What do I mean by loving ourselves properly? I mean first of all, desiring to live, accepting life as a very great gift and a great good, not because of what it gives us, but because of what it enables us to give to others.
Thomas Merton
41.
True happiness is found in unselfish Love, A love which increases in proportion as it is shared.
Thomas Merton
42.
I have the immense joy of being man, a member of a race in which God Himself became incarnate. As if the sorrows and stupidities of the human condition could overwhelm me, now that I realize what we all are. And if only everybody could realize this!

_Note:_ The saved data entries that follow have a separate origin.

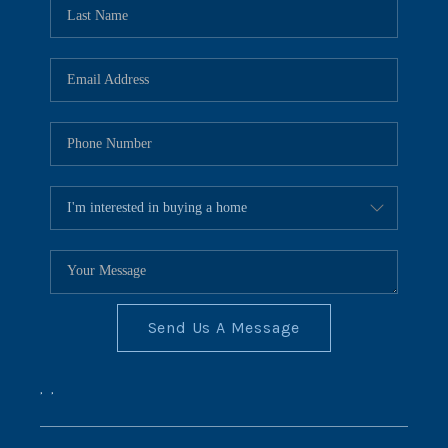
REVIEWS
CONNECT
BLOG
Send Us A Message
,
,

But it cannot be explained. There is no way of telling people that they are all walking around shining like the sun.
Thomas Merton
43.
Gratitude takes nothing for granted, is never unresponsive, is constantly awakening to new wonder.
Thomas Merton
44.
We have to have a deep, patient compassion for the fears of others and irrational mania of those who hate or condemn us.
Thomas Merton
45.
Do not look for rest in any pleasure, because you were not created for pleasure: you were created for joy. And if you do not know the difference between pleasure and joy you have not yet begun to live.
Thomas Merton
46.
In Louisville, at the corner of Fourth and Walnut, in the center of the shopping district, I was suddenly overwhelmed with the realization that I loved all those people, that they were mine and I theirs, that we could not be alien to one another even though we were total strangers.
Thomas Merton
47.
In the last analysis, the individual person is responsible for living his own life and for 'finding himself.' If he persists in shifting his responsibility to somebody else, he fails to find out the meaning of his own existence.
Thomas Merton
48.
A life is either all spiritual or not spiritual at all. No man can serve two masters. Your life is shaped by the end you live for. You are made in the image of what you desire.
Thomas Merton
49.
The geographical pilgrimage is the symbolic acting out an inner journey. The inner journey is the interpolation of the meanings and signs of the outer pilgrimage. One can have one without the other. It is best to have both.
Thomas Merton
50.
Paradoxically, I have found peace because I have always been dissatisfied. My moments of depression and despair turn out to be renewals, new beginnings. If I were once to settle down and be satisfied with the surface of life, with its divisions and its cliches, it would be time to call in the undertaker... So, then, this dissatisfaction which sometimes used to worry me and has certainly, I know, worried others, has helped me in fact to move freely and even gaily with the stream of life.